Does deceleration require energy? Consider an apple falling from a tree and striking the ground.
The ground decelerates the apple once it hits it, but the force is not applied over any "distance" - it is experiencing the force when it is in contact with the ground - so no work is done, yet there is a change in momentum, what is going on with the energy here?
 A: The force is applied over a distance. Both ground and apple are deformed by the impact force. If the apple falls from a large height you can easily see the effect of deformation. In general, the amount of deformation depends on the nature of the objects colliding,  their hardness and elasticity. If they are both elastic the deformation is reversible and in the second part of collision the force is accelerating the colliding objects.
A: 
The ground decelerates the apple once it hits it, but the force is not applied over any "distance" - it is experiencing the force when it is in contact with the ground - so no work is done, yet there is a change in momentum, what is going on with the energy here?

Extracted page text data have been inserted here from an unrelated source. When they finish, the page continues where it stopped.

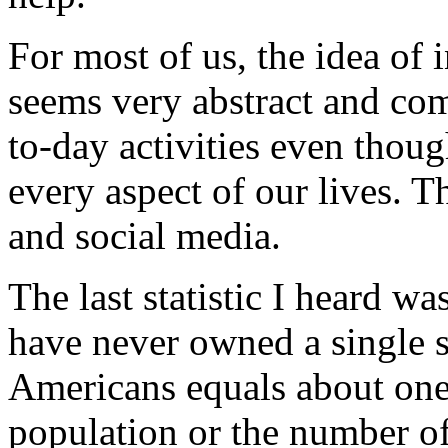
For most of us, the idea of 
seems very abstract and co
to-day activities even tho
every aspect of our lives. T
and social media.
The last statistic I heard 
have never owned a single s
Americans equals about one 
population or the number o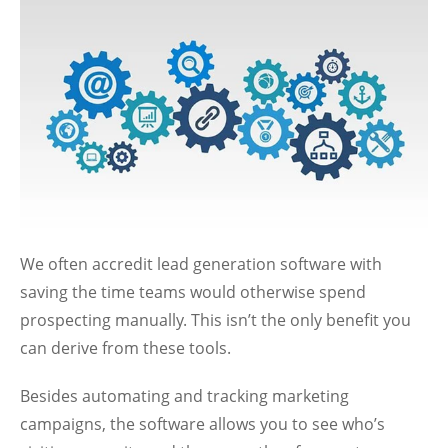
We often accredit lead generation software with
saving the time teams would otherwise spend
prospecting manually. This isn’t the only benefit you
can derive from these tools.
Besides automating and tracking marketing
campaigns, the software allows you to see who’s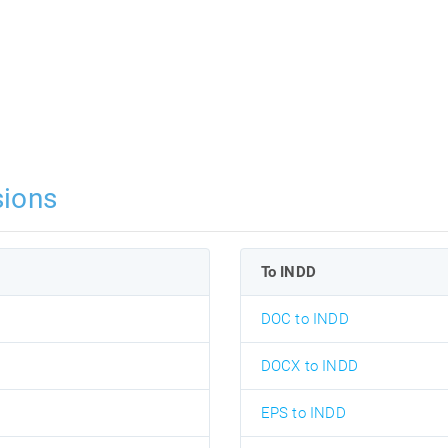
ions
To INDD
DOC to INDD
DOCX to INDD
EPS to INDD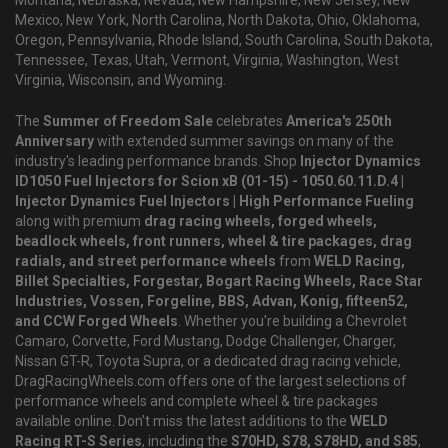
Montana, Nebraska, Nevada, New Hampshire, New Jersey, New
Mexico, New York, North Carolina, North Dakota, Ohio, Oklahoma,
Oregon, Pennsylvania, Rhode Island, South Carolina, South Dakota,
Tennessee, Texas, Utah, Vermont, Virginia, Washington, West
Virginia, Wisconsin, and Wyoming.
The
Summer of Freedom Sale
celebrates
America's 250th
Anniversary
with extended summer savings on many of the
industry's leading performance brands. Shop
Injector Dynamics
ID1050 Fuel Injectors for Scion xB (01-15) - 1050.60.11.D.4 |
Injector Dynamics Fuel Injectors | High Performance Fueling
along with premium
drag racing wheels, forged wheels,
beadlock wheels, front runners, wheel & tire packages, drag
radials, and street performance wheels
from
WELD Racing,
Billet Specialties, Forgestar, Bogart Racing Wheels, Race Star
Industries, Vossen, Forgeline, BBS, Advan, Konig, fifteen52,
and CCW Forged Wheels
. Whether you're building a Chevrolet
Camaro, Corvette, Ford Mustang, Dodge Challenger, Charger,
Nissan GT-R, Toyota Supra, or a dedicated drag racing vehicle,
DragRacingWheels.com offers one of the largest selections of
performance wheels and complete wheel & tire packages
available online. Don't miss the latest additions to the
WELD
Racing RT-S Series
, including the
S70HD, S78, S78HD, and S85
,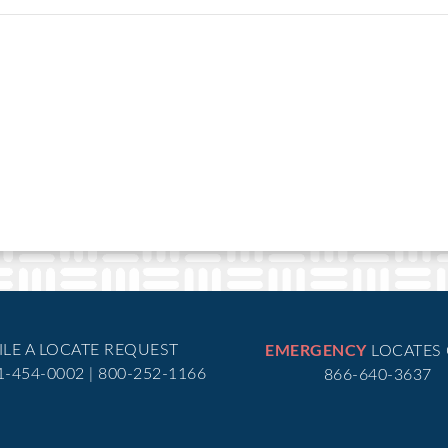
EMERGENCY
ILE A LOCATE REQUEST
LOCATES
51-454-0002 | 800-252-1166
866-640-3637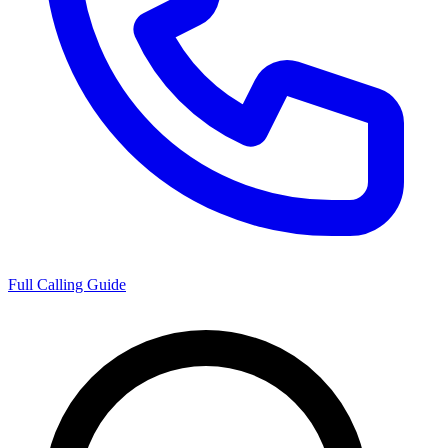
Full Calling Guide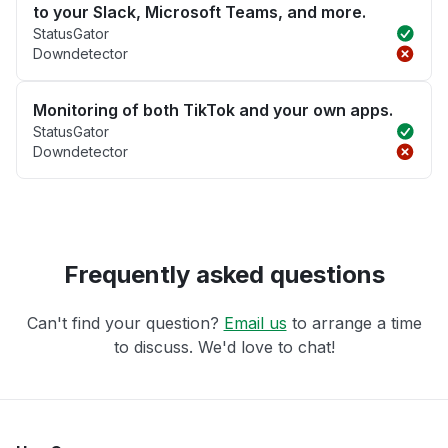
to your Slack, Microsoft Teams, and more.
StatusGator
Downdetector
Monitoring of both TikTok and your own apps.
StatusGator
Downdetector
Frequently asked questions
Can't find your question?
Email us
to arrange a time
to discuss. We'd love to chat!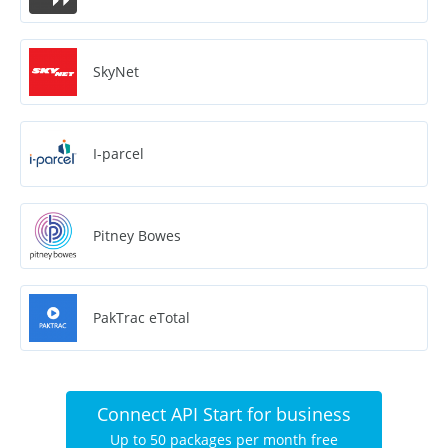
SkyNet
I-parcel
Pitney Bowes
PakTrac eTotal
Connect API Start for business
Up to 50 packages per month free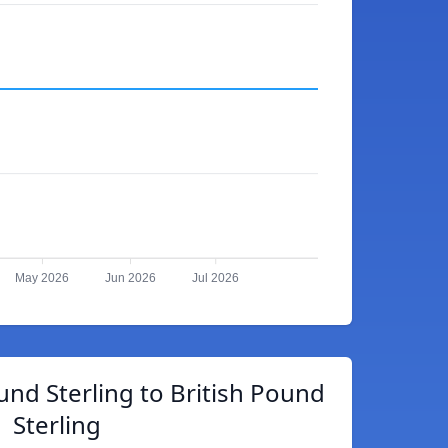
May 2026
Jun 2026
Jul 2026
und Sterling to British Pound
Sterling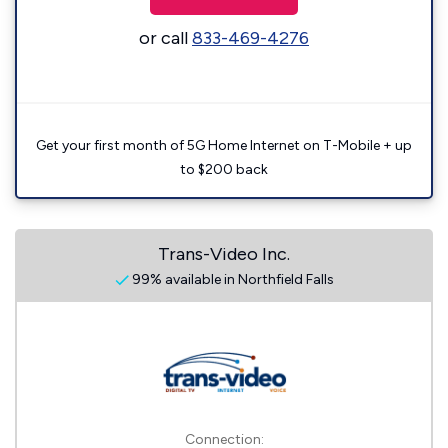
or call
833-469-4276
Get your first month of 5G Home Internet on T-Mobile + up
to $200 back
Trans-Video Inc.
99% available in Northfield Falls
Connection: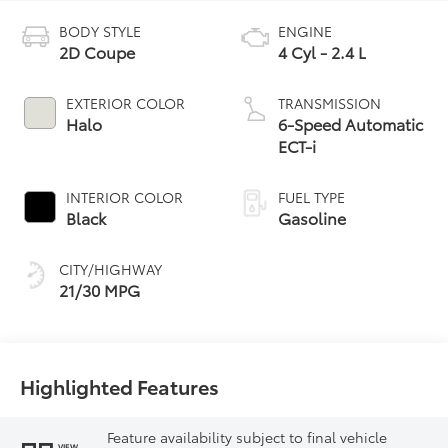
BODY STYLE
ENGINE
2D Coupe
4 Cyl - 2.4 L
EXTERIOR COLOR
TRANSMISSION
Halo
6-Speed Automatic
ECT-i
INTERIOR COLOR
FUEL TYPE
Black
Gasoline
CITY/HIGHWAY
21/30 MPG
Highlighted Features
Feature availability subject to final vehicle
VIEW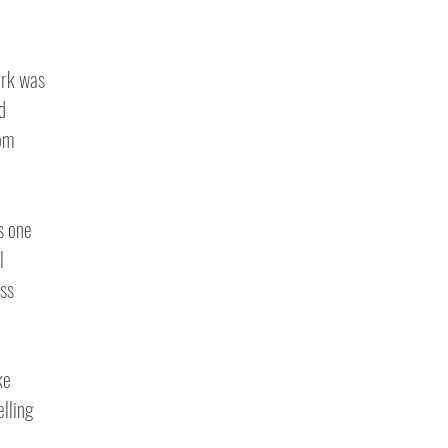
ark was
d
rom
s one
l
ss
ke
elling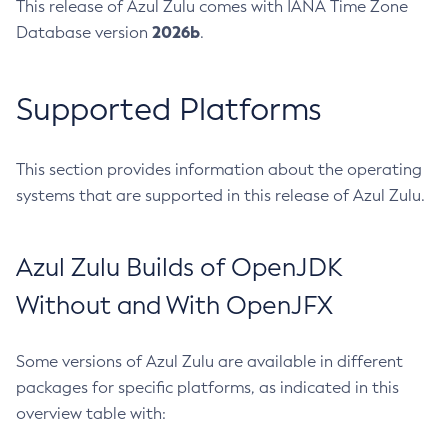
This release of Azul Zulu comes with IANA Time Zone
2026b
Database version
.
Supported Platforms
This section provides information about the operating
systems that are supported in this release of Azul Zulu.
Azul Zulu Builds of OpenJDK
Without and With OpenJFX
Some versions of Azul Zulu are available in different
packages for specific platforms, as indicated in this
overview table with: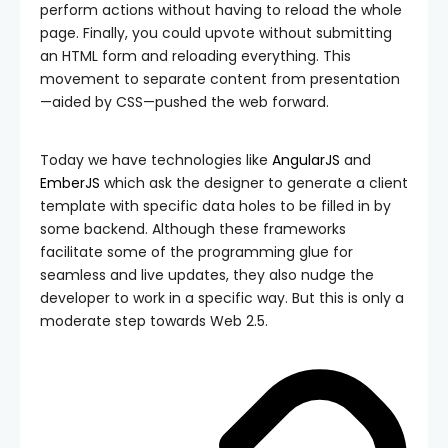
perform actions without having to reload the whole
page. Finally, you could upvote without submitting
an HTML form and reloading everything. This
movement to separate content from presentation
—aided by CSS—pushed the web forward.
Today we have technologies like
AngularJS
and
EmberJS
which ask the designer to generate a client
template with specific data holes to be filled in by
some backend. Although these frameworks
facilitate some of the programming glue for
seamless and live updates, they also nudge the
developer to work in a specific way. But this is only a
moderate step towards Web 2.5.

Assuming that the ground is rigid and the earth is much more massive than the apple and is at rest, then you are correct the force exchanges momentum but no energy is exchanged. This implies that the energy of the apple is constant. All of the KE must go to some form of internal energy.
If we replace the apple with a spring, then we can see that the spring will compress which will increase the internal energy of the spring. Similarly, an apple will store energy in internal deformation. An apple is less elastic than a spring, so there will probably be some plastic deformation resulting in the production of thermal energy.
So no work will be done on the apple, no energy transferred to it from the ground, but the apple will exchange its KE for elastic potential energy and heat.